Thundra: AWS Lambda Observability for Java, Go and Node.js

emrahsamdan · 8 years ago

Hey! We have made our first webinar! It includes a demo showing solving a real life problem in Java with RDS.

You can watch it here: https://www.youtube.com/watch?v=bmAw24uquK0

_Marak_ · 8 years ago

This looks promising!

We tried using a similar service "IOPipe" last year and really had trouble with their offering. https://www.iopipe.com/

It would be nice to see more companies providing this kind of observability services ( especially for multiple cloud providers )

dankohn1 · 8 years ago

CNCF is current tracking 8 projects/products in the serverless tools space, including Thundra and IOPipe: https://landscape.cncf.io/grouping=landscape&landscape=tools

sozal · 8 years ago

Hi,

Thundra has more advanced features such as - Automated instrumentation for tracing (no code change is required) - Aggregating metrics and logs with traces - Async monitoring over CloudWatch logs with almost zero overhead - Distributed tracing support by AWS X-Ray integration - and others ...

Check www.thundra.io out for more

thinkingkong · 8 years ago

This is cool! Strategically are you worried about being built on top of an AWS specific solution? The only reason I ask is its pretty inevitable that AWS will be providing instrumentation / apm capabilities native to their offering.

sozal · 8 years ago

Hi, Thundra is not designed just for AWS Lambda. Even though currently we are supporting it on AWS Lambda platform, it will be available for other environments such as containers soon.

biztos · 8 years ago

This would be super timely for me if it supported Python, but even without that it's interesting. Coming from the world of servers (virtual or physical) I find the logging latency and the lack of "observability" in general quite maddening in Lambda.

Two things I wonder about this:

1) The "no code changes" part implies it's adding another layer of code somewhere, which means another thing to trust and probably not be able to audit, which is not automatically OK outside the "move fast break things" world. Am I misreading it?

2) How can you add metrics with "no overhead?" Surely there must be some overhead... and then it would be nice to be able to measure how much.

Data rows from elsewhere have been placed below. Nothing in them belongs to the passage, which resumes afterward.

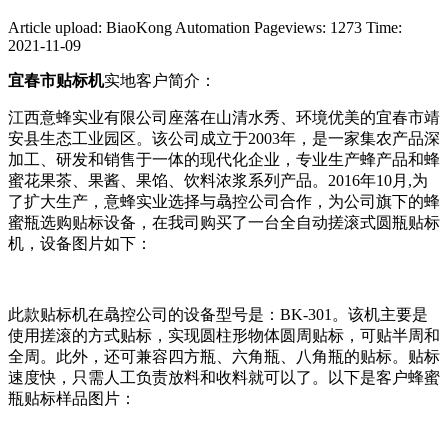
Article upload: BiaoKong Automation
Pageviews: 1273
Time:
2021-11-09
宜春市贴标机
实地客户简介：
江西意蜂实业有限公司座落在山清水秀、环境优美的宜春市靖
安县生态工业园区。该公司成立于2003年，是一家集农产品深
加工、研发和销售于一体的现代化企业，专业生产蜂产品和蜂
蜜花果茶、果酱、果馅、饮料浓浆系列产品。2016年10月,为
了扩大生产，意蜂实业选择与骉控公司合作，为公司旗下的蜂
蜜瓶选购贴标设备，在我司购买了一台全自动搓滚式圆瓶贴标
机，设备图片如下：
此款贴标机在骉控公司的设备型号是：BK-301。该机主要是
使用搓滚的方式贴标，实现圆柱形物体圆周贴标，可贴半周和
全周。此外，还可兼容四方瓶、六角瓶、八角瓶的贴标。贴标
速度快，只需人工负责放料和收料就可以了。以下是客户蜂蜜
瓶贴标样品图片：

For me personally, #1 is a real issue and #2 is just hypothetical, but I would expect it to be the other way around for a fast-growing startup.

emrahsamdan · 8 years ago

You are right about lack of observability tools for AWS Lambda. Thundra was born because of same maddening at our side. You have very solid questions that we are enthusiastic to tell more and more:

1) Automatic instrumentation is what creates no code change. Once you add Thundra to your environment variables, you can change the monitoring settings with annotation or additional environment variables with no code change for Java. For Node.js and Go, You simply wrap your functions with our agents. With manual instrumentation on the other hand, you can also add code blocks to inspect your variables.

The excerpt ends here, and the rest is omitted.